**Saved data entries:**
-----

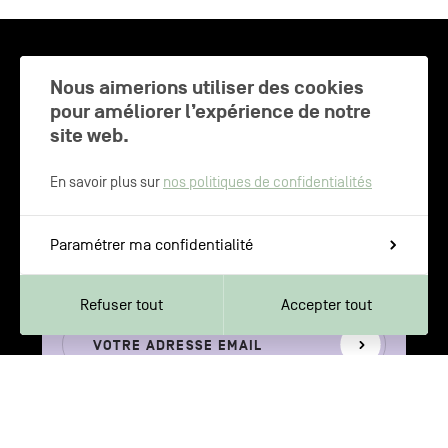
CHARLEROI MÉTROPOLE — 30 COMMUNES —
Nous aimerions utiliser des cookies
pour améliorer l’expérience de notre
site web.
NEWSLETTER
En savoir plus sur
nos politiques de confidentialités
Inscrivez-vous pour recevoir les
Paramétrer ma confidentialité
dernières actualités de Charleroi
Métropole
Refuser tout
Accepter tout
Votre
S'inscrire
adresse
email
Votre adresse e-mail n’est récoltée que pour permettre l’envoi de cette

-----

**Task goal:** Search the entries for the string "pour" and collect each line that has it.

**Problem solution:**
pour améliorer l’expérience de notre
Inscrivez-vous pour recevoir les
Votre adresse e-mail n’est récoltée que pour permettre l’envoi de cette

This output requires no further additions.